Segment Start: DATASET EXTRACT

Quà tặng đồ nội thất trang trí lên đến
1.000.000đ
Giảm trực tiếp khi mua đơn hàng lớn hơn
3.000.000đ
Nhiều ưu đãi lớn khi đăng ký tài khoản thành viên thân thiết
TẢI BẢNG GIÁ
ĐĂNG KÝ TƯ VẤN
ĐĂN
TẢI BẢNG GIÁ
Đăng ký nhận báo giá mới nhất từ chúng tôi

Segment End: DATASET EXTRACT
Segment Start: DATASET EXTRACT

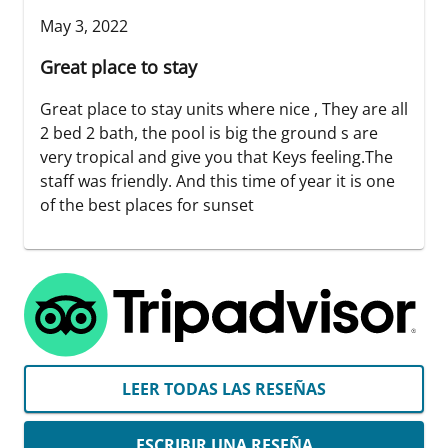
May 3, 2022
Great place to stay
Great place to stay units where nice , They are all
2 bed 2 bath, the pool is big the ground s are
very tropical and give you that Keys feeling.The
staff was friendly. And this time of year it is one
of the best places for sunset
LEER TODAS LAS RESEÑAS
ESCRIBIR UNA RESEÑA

Segment End: DATASET EXTRACT
Segment Start: DATASET EXTRACT

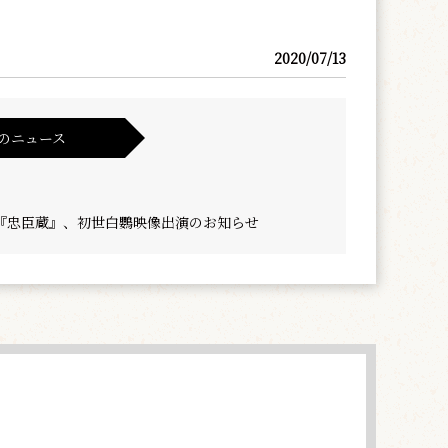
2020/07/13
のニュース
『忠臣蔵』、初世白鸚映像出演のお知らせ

Segment End: DATASET EXTRACT

* WORK INSTRUCTION *
Send back exactly the lines of the listing above starting at the one with "very tropical and" and ending at the one with "ESCRIBIR UNA RESEÑA", inclusive, and no others.

* SOLUTION *
very tropical and give you that Keys feeling.The
staff was friendly. And this time of year it is one
of the best places for sunset
LEER TODAS LAS RESEÑAS
ESCRIBIR UNA RESEÑA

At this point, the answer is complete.